February 9th, 2004, 11:31 PM
Dropping out of University
You guys are bright intelligent people, do you think it's such a really bad idea to drop out of university after just a year (or less) of study?
Do you think ones job prospects would be greatly effected if leaving before the full 3 years of study had been completed?
Thanks for any input.
February 9th, 2004, 11:44 PM
I would never advise dropping out if you can possibly afford to continue. You might want to change course/content but hang on in there. OK, what you learn may not be at the cutting edge, but the qualification is your entry ticket to better things?

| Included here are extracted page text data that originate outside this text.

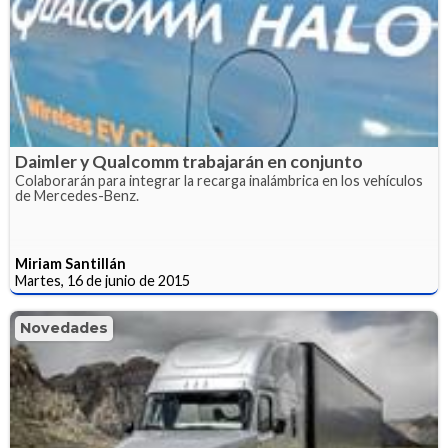
Daimler y Qualcomm trabajarán en conjunto
Colaborarán para integrar la recarga inalámbrica en los vehículos
de Mercedes-Benz.
Miriam Santillán
Martes, 16 de junio de 2015
Novedades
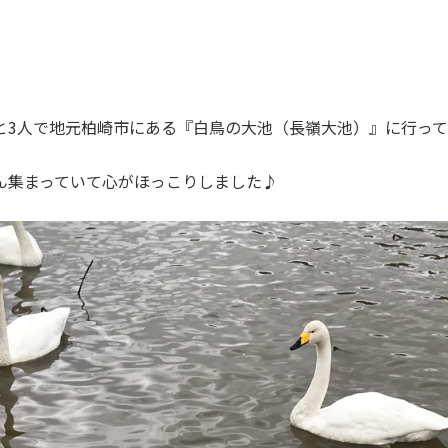
と3人で地元柏崎市にある『白鳥の大池（長嶺大池）』に行っ
ん集まっていて心がほっこりしました♪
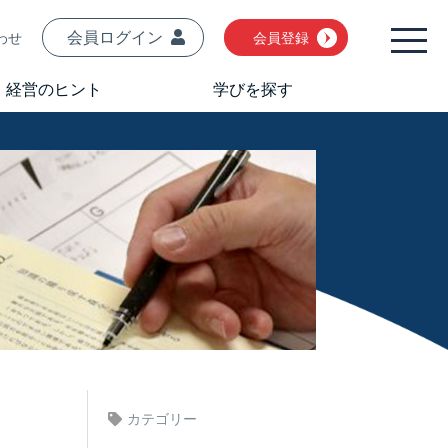
会員ログイン
わせ
会員登録
経営のヒント
学びを探す
カテゴリー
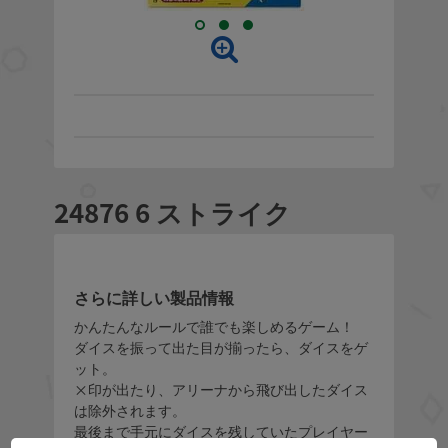
24876 6 ストライク
さらに詳しい製品情報
かんたんなルールで誰でも楽しめるゲーム！
ダイスを振って出た目が揃ったら、ダイスをゲ
ット。
×印が出たり、アリーナから飛び出したダイス
は除外されます。
最後まで手元にダイスを残していたプレイヤー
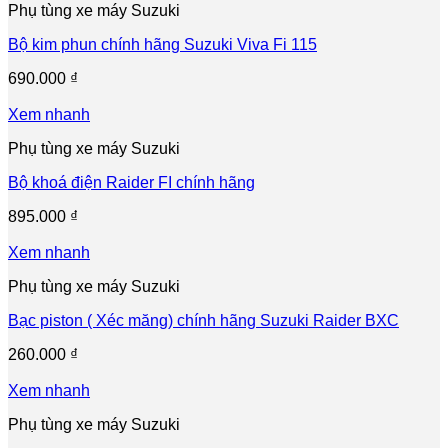
Phụ tùng xe máy Suzuki
Bộ kim phun chính hãng Suzuki Viva Fi 115
690.000
₫
Xem nhanh
Phụ tùng xe máy Suzuki
Bộ khoá điện Raider FI chính hãng
895.000
₫
Xem nhanh
Phụ tùng xe máy Suzuki
Bạc piston ( Xéc măng) chính hãng Suzuki Raider BXC
260.000
₫
Xem nhanh
Phụ tùng xe máy Suzuki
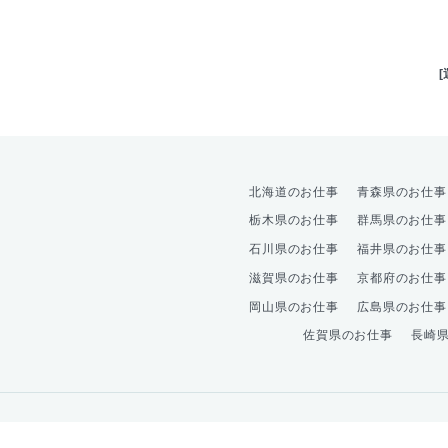
北海道のお仕事
青森県のお仕事
栃木県のお仕事
群馬県のお仕事
石川県のお仕事
福井県のお仕事
滋賀県のお仕事
京都府のお仕事
岡山県のお仕事
広島県のお仕事
佐賀県のお仕事
長崎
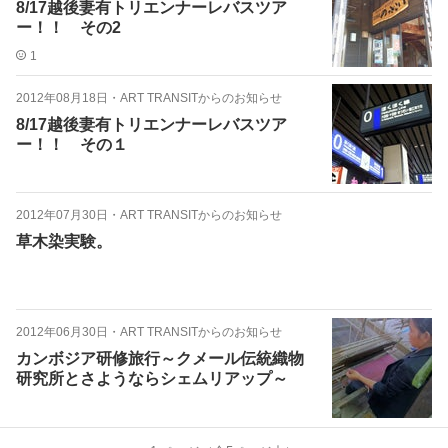
8/17越後妻有トリエンナーレバスツア
ー！！ その2
1
2012年08月18日
・
ART TRANSITからのお知らせ
8/17越後妻有トリエンナーレバスツア
ー！！ その１
2012年07月30日
・
ART TRANSITからのお知らせ
草木染実験。
2012年06月30日
・
ART TRANSITからのお知らせ
カンボジア研修旅行～クメール伝統織物
研究所とさようならシェムリアップ～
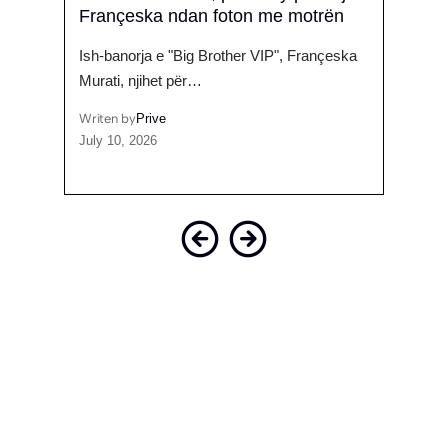
Françeska ndan foton me motrën
përq
o të
Ish-banorja e "Big Brother VIP", Françeska
Çfarë
Murati, njihet për…
seko
Writen by
Prive
Writen
July 10, 2026
May 1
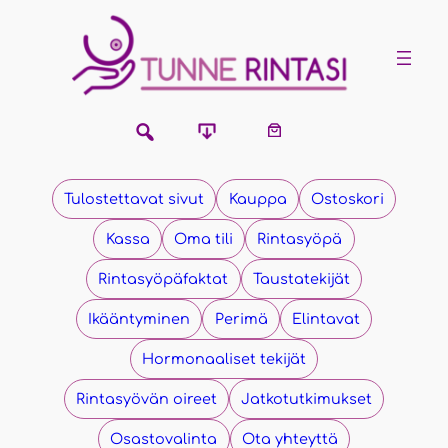
Siirry
sisältöön
Tulostettavat sivut
Kauppa
Ostoskori
Kassa
Oma tili
Rintasyöpä
Rintasyöpäfaktat
Taustatekijät
Ikääntyminen
Perimä
Elintavat
Hormonaaliset tekijät
Rintasyövän oireet
Jatkotutkimukset
Osastovalinta
Ota yhteyttä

I used to get students in their year out in industry.........they would all ask "shall I finish my degree" and I always said "unless you want to have wasted three years of your life"
Stick at it.
February 10th, 2004, 12:50 AM
I'd highly advised against. If you're bored with your present study or don't like it, persue something else (speak to the Counsellor -- and yes, there are course counsellors who can advise directions to persue). In this job market, anything that can get you an edge is worth it. Today, at least in Canada, you need -- at minimum -- a degree or diploma to even be considered for a position beyond flipping burgers. The market is tight right now and staying a bit longer in school may not be such a bad thing..
Ultimately the choice is yours however... We can give our opinions but unless your heart is there so you can devote your study time to what you need to learn, then it won't make a difference if you stay or go.
Out of curiosity, why are you asking? Are you feeling disillusioned with study (what are you studying anyways)? Is it a cost issue?
February 10th, 2004, 05:18 AM
I'm am currently in a University, and what I do to help me keep my interest in college is take a class every semester that I enjoy.
For instance if I have Biology, math, lit, and another subject that I hate, I'll throw in a course on Operations Systems or Networking. Just something that I enjoy to do. It helps to make the semester go by faster.
So pretty much like everyone else here has said I would not advise that you drop out. A college education can go a long way.
February 10th, 2004, 07:05 AM
Thanks for the repiles. I'm currently studying for a BSc Computer Science degree. I've been here for 4 months now and am in the second semester.
I used to be really interested in computing and would study on top of what was in the classes, but since starting my degree and moving 250+ miles away from my friends and family my interest has really fallen, and i find myself trying to do just enough to pass, if that.
I don't make friends easily and, well i havn't. After being here for 4 months i've not made one.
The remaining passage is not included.